Incidence, or compositional, matrices are generated for a broad range of research applications in biology. Zeta diversity provides a common currency and conceptual framework that links incidence‐based metrics with multiple patterns of interest in biology, ecology, and biodiversity science. It quantifies the variation in species (or OTU) composition of multiple assemblages (or cases) in space or time, to capture the contribution of the full suite of narrow, intermediate, and wide‐ranging species to biotic heterogeneity. Here we provide a conceptual framework for the application and interpretation of patterns of continuous change in compositional diversity using zeta diversity.

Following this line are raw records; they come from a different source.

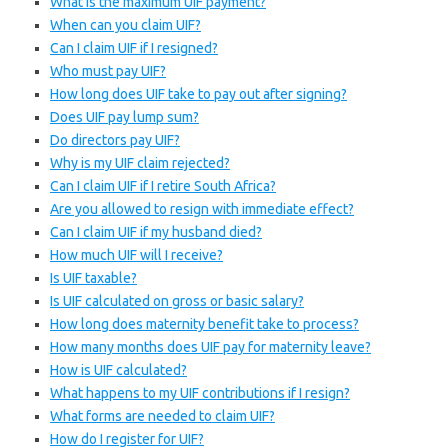
What is the maximum UIF payment?
When can you claim UIF?
Can I claim UIF if I resigned?
Who must pay UIF?
How long does UIF take to pay out after signing?
Does UIF pay lump sum?
Do directors pay UIF?
Why is my UIF claim rejected?
Can I claim UIF if I retire South Africa?
Are you allowed to resign with immediate effect?
Can I claim UIF if my husband died?
How much UIF will I receive?
Is UIF taxable?
Is UIF calculated on gross or basic salary?
How long does maternity benefit take to process?
How many months does UIF pay for maternity leave?
How is UIF calculated?
What happens to my UIF contributions if I resign?
What forms are needed to claim UIF?
How do I register for UIF?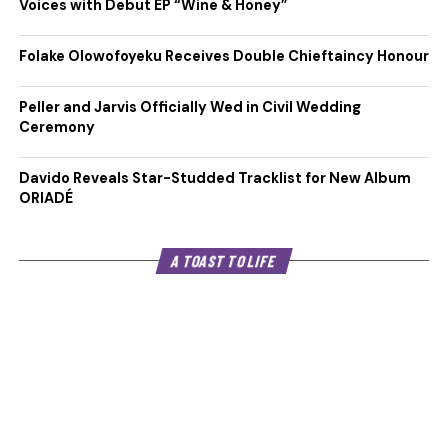
Voices with Debut EP “Wine & Honey”
Folake Olowofoyeku Receives Double Chieftaincy Honour
Peller and Jarvis Officially Wed in Civil Wedding
Ceremony
Davido Reveals Star-Studded Tracklist for New Album
ORIADÉ
A TOAST TO LIFE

This includes consideration of the survey design context, and the multiple ways in which zeta diversity decline and decay can be used to examine and test turnover in the identity of elements across space and time. We introduce the zeta ratio–based retention rate curve to quantify rates of compositional change. We illustrate these applications using 11 empirical data sets from a broad range of taxa, scales, and levels of biological organization—from DNA molecules and microbes to communities and interaction networks—including one of the original data sets used to express compositional change and distance decay in ecology. We show (1) how different sample selection schemes used during the calculation of compositional change are appropriate for different data types and questions, (2) how higher orders of zeta may in some cases better detect shifts and transitions, and (3) the relative roles of rare vs. common species in driving patterns of compositional change. By exploring the application of zeta diversity decline and decay, including the retention rate, across this broad range of contexts, we demonstrate its application for understanding continuous turnover in biological systems.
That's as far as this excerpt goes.